Una ragazza inglese è stata licenziata per aver scritto su Facebook, in orario lavorativo “Mi sto davvero annoiando”. Ad uno psicoterapeuta canadese è stato impedito l’ingresso negli Stati Uniti ed è stato bandito dal paese dopo che un guardiano di frontiera aveva scoperto, tramite internet, che il dottore aveva scritto per un giornale di filosofia un articolo su un esperimento fatto 30 anni prima con Lsd.

Questi sono alcuni dei numerosi esempi riportati dal New York Times, in un lunghissimo articolo che dimostra come le grandi reti sociali costituiscano una gigantesca sfera di cristallo dentro la quale guarda un pubblico esterno. Un enorme reality virtuale in cui azioni, parole, link, diventano la nostra scheda di presentazione.

I social network sono il nostro curriculum. Negli Stati Uniti, secondo un’indagine condotta dalla Microsoft, il 75% delle aziende fa ricerche online sui candidati, setacciando tutte le possibili fonti che possono rivelare qualsiasi tipo d’informazione. Il 70% di queste aziende ha confermato di aver respinto potenziali candidati per aver trovato conversazioni su bacheche, appartenenze a gruppi o semplicemente foto che non erano gradite.

Tutto questo sarà presto illegale in Germania. Il governo tedesco ha infatti deciso di intervenire con un progetto di legge per la protezione dei dati, che vieterebbe ai datori di lavoro di condurre ricerche nelle reti sociali sui vizi e le abitudini dei propri impiegati e di quelli futuri.

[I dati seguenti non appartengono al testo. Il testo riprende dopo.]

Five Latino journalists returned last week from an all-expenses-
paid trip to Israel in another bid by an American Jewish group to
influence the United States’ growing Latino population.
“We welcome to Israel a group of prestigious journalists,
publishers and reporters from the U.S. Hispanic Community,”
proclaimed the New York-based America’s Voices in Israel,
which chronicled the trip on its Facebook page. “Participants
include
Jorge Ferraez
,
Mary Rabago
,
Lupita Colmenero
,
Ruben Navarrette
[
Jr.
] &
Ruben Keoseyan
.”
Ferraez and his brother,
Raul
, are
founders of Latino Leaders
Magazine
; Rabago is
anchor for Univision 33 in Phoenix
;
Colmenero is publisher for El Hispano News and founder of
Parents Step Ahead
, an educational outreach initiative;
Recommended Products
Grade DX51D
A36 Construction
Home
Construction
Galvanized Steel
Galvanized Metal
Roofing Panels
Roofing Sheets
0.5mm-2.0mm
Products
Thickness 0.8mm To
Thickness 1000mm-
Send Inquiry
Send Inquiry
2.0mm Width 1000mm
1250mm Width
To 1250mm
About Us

Si tratterebbe della prima legge che pone un limite a questa pratica ma la cui effettiva applicazione sarebbe complessa e difficilmente realizzabile. Il suo fondamentale intento però è quello di avvisare tutti coloro che sono alla ricerca di un lavoro di tenere in conto che il proprio profilo potrebbe essere esaminato e che ciò potrebbe avere delle conseguenze sul piano lavorativo. Per questo motivo, data la difficoltà nel verificare l’effettiva applicazione della legge, gli esperti affermano che l’unica soluzione per gli utenti è che, in modo individuale, si difendano da soli eliminando tutto ciò che potrebbe essere compromettente e pensando attentamente a cosa condividere con gli altri della propria vita privata e a cosa sarebbe meglio lasciare “segreto”.

Dalla privacy alla totale trasparenza: Facebook cambia politica. In diversi stati sono state avanzate numerose proposte per cercare di proteggere effettivamente la privacy del popolo dei social network. Mentre i governi si muovono in una direzione, alcuni social network, e non solo, vanno in quella opposta ossia verso la trasparenza piuttosto che verso la privacy.

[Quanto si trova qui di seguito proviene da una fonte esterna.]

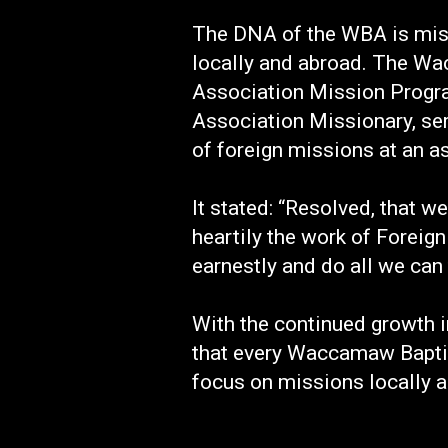
The DNA of the WBA is missi
locally and abroad. The Wac
Association Mission Program
Association Missionary, se
of foreign missions at an a
It stated: “Resolved, that
heartily the work of Foreign
earnestly and do all we can
With the continued growth 
that every Waccamaw Baptis
focus on missions locally a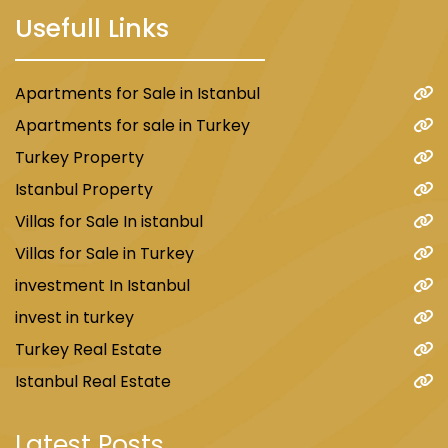
Usefull Links
Apartments for Sale in Istanbul
Apartments for sale in Turkey
Turkey Property
Istanbul Property
Villas for Sale In istanbul
Villas for Sale in Turkey
investment In Istanbul
invest in turkey
Turkey Real Estate
Istanbul Real Estate
Latest Posts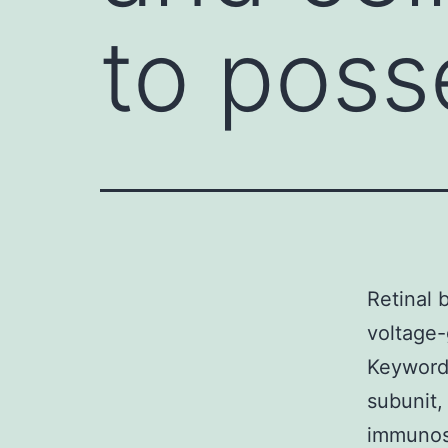
to poss
Retinal 
voltage-
Keywords
subunit,
immunost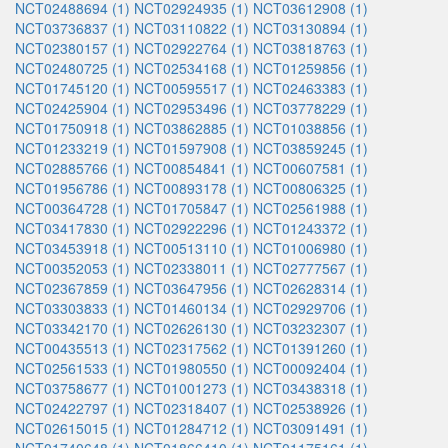
NCT02488694 (1)
NCT02924935 (1)
NCT03612908 (1)
NCT03736837 (1)
NCT03110822 (1)
NCT03130894 (1)
NCT02380157 (1)
NCT02922764 (1)
NCT03818763 (1)
NCT02480725 (1)
NCT02534168 (1)
NCT01259856 (1)
NCT01745120 (1)
NCT00595517 (1)
NCT02463383 (1)
NCT02425904 (1)
NCT02953496 (1)
NCT03778229 (1)
NCT01750918 (1)
NCT03862885 (1)
NCT01038856 (1)
NCT01233219 (1)
NCT01597908 (1)
NCT03859245 (1)
NCT02885766 (1)
NCT00854841 (1)
NCT00607581 (1)
NCT01956786 (1)
NCT00893178 (1)
NCT00806325 (1)
NCT00364728 (1)
NCT01705847 (1)
NCT02561988 (1)
NCT03417830 (1)
NCT02922296 (1)
NCT01243372 (1)
NCT03453918 (1)
NCT00513110 (1)
NCT01006980 (1)
NCT00352053 (1)
NCT02338011 (1)
NCT02777567 (1)
NCT02367859 (1)
NCT03647956 (1)
NCT02628314 (1)
NCT03303833 (1)
NCT01460134 (1)
NCT02929706 (1)
NCT03342170 (1)
NCT02626130 (1)
NCT03232307 (1)
NCT00435513 (1)
NCT02317562 (1)
NCT01391260 (1)
NCT02561533 (1)
NCT01980550 (1)
NCT00092404 (1)
NCT03758677 (1)
NCT01001273 (1)
NCT03438318 (1)
NCT02422797 (1)
NCT02318407 (1)
NCT02538926 (1)
NCT02615015 (1)
NCT01284712 (1)
NCT03091491 (1)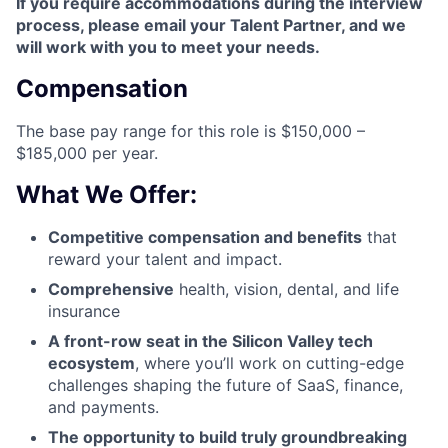
If you require accommodations during the interview
process, please email your Talent Partner, and we
will work with you to meet your needs.
Compensation
The base pay range for this role is $150,000 –
$185,000 per year.
What We Offer:
Competitive compensation and benefits
that
reward your talent and impact.
Comprehensive
health, vision, dental, and life
insurance
A front-row seat in the Silicon Valley tech
ecosystem
, where you’ll work on cutting-edge
challenges shaping the future of SaaS, finance,
and payments.
The opportunity to build truly groundbreaking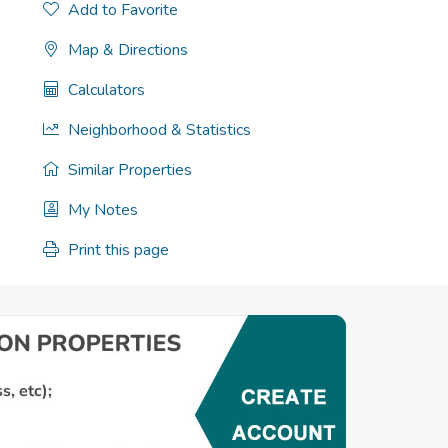
Add to Favorite
Map & Directions
Calculators
Neighborhood & Statistics
Similar Properties
My Notes
Print this page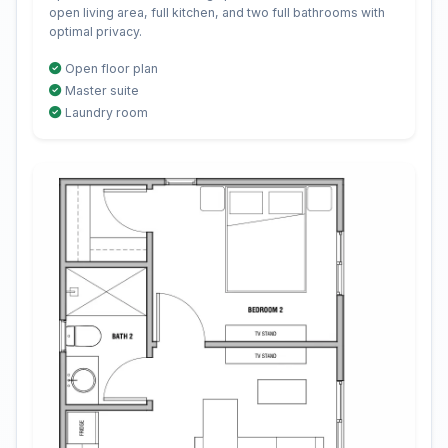
open living area, full kitchen, and two full bathrooms with
optimal privacy.
Open floor plan
Master suite
Laundry room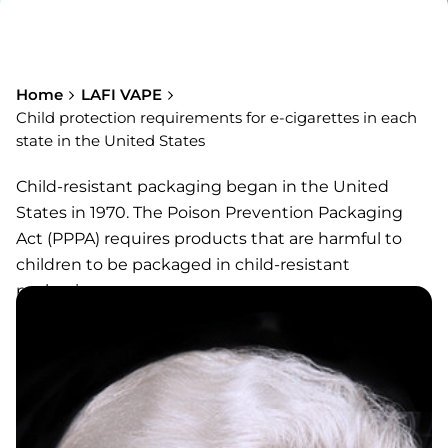
Home
LAFI VAPE
Child protection requirements for e-cigarettes in each
state in the United States
Child-resistant packaging began in the United
States in 1970. The Poison Prevention Packaging
Act (PPPA) requires products that are harmful to
children to be packaged in child-resistant
packaging.
For e-cigarette products, most states in the United
States have clear child protection requirements:
Arkansas, Illinois, Indiana, Maine, Massachusetts,
Michigan, Minnesota, New Jersey, New Mexico, New
York, North Carolina, North Dakota, Oregon, Rhode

Facebook ad esempio, è al centro di discussioni per la novità introdotta nell’area Richieste di Amicizia. Se prima infatti era possibile scegliere tra “conferma” o “ignora” ora quest’ultima opzione è stata sostituita dalla nuova formula “non ora”. Cliccandoci sopra, chi richiede l’amicizia viene posto in uno stato di limbo derivante dal fatto che l’amicizia non è né rifiutata né accettata. Questo stato incerto però non è così passivo dato che permette di visualizzare tutti i post pubblicati fino a quando la richiesta di amicizia non viene ufficialmente rifiutata. Questo accadeva già in precedenza nel momento in cui non si sceglieva tra le due vecchie opzioni. Con il tasto “non ora” Facebook gioca sul fatto che ci si dimentichi della richiesta che invece chi l’ha avanzata, continua a seguirci e rende più complicata la procedura per potersene liberare. Come Facebook ci sono anche altri casi in cui si cerca continuamente di trovare soluzioni nascoste che permettano di saperne di più sulla nostra vita privata.

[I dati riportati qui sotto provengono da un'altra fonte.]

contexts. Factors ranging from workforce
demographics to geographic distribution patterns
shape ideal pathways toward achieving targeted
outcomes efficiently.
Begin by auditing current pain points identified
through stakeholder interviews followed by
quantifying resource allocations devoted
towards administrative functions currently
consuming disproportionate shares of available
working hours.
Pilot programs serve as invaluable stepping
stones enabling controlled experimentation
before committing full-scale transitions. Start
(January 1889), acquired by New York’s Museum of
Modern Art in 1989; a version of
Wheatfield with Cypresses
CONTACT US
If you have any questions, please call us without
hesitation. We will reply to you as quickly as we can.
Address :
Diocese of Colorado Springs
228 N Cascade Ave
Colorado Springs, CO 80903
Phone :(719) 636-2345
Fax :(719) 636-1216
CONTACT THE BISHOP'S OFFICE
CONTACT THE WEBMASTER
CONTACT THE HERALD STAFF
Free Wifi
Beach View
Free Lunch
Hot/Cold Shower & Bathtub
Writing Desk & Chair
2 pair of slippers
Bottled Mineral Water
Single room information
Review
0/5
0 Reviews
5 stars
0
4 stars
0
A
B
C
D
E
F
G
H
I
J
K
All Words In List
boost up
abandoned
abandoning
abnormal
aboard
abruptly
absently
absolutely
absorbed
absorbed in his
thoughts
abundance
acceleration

Si dice spesso che in un’era permissiva si hanno infinite seconde possibilità. La verità è che, nella maggior parte dei casi, proporzionalmente al crescere della banca di memoria permanete del Web diminuiscono queste possibilità. Iniziano a mancare le opportunità di fuggire dalla lettera scarlatta segnata dal proprio passato digitale. Il social network, così, si sostituisce al gossip.

Il carattere di ciascuno non può essere mai giudicato da estranei sulla base dei profili su Facebook o di Google, può essere giudicato solo dalle persone vicine attraverso l’intuito e la comprensione. Nel frattempo però tutti devono imparare a vivere e sopravvivere nel migliore dei modi in questo mondo tecnologico che non dimentica niente. Per questo bisogna imparare a difendere e a salvaguardare la propria riservatezza.